Rep. Justin Amash (R-MI) |
Amash has never been someone who has shied away from confrontation with leadership. In January, he was one of the few incumbents to vote against Kevin McCarthy in the GOP leadership vote, and he regularly will stand apart in Roll Call votes, occasionally being one of only several people not blocking a measure. Amash is by no means a moderate, but instead an entirely different political philosophy, someone who is genuinely, truly, a Libertarian in all but party name, and as a result can be at odds with the Republicans (he's not a moderate in the way you'd consider Susan Collins, where you would expect her to be a component of any bipartisan legislation that went through the Senate).

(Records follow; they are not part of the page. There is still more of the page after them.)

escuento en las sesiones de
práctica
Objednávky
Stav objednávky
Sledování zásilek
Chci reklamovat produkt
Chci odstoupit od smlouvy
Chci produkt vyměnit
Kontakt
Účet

Amash gained an enormous amount of press for his harsh criticisms of President Trump, and becoming the first sitting Republican member-of-Congress to publicly support impeachment hearings against the president. This of course aligns with his libertarian viewpoints, but it also runs counter to the Republican Party's standard line (which seems to be that Donald Trump can get away with anything except a tariff war with Mexico, and there seems to be some leeway on that). Amash was publicly criticized by House Minority Leader Kevin McCarthy, as well as RNC Chair Ronna McDaniel, and quickly gained a primary challenger in the form of State Rep. James Lower. While it was a deeply-principled stand, it seems certain that Amash's political future with the GOP took a precarious step by making these calls against President Trump.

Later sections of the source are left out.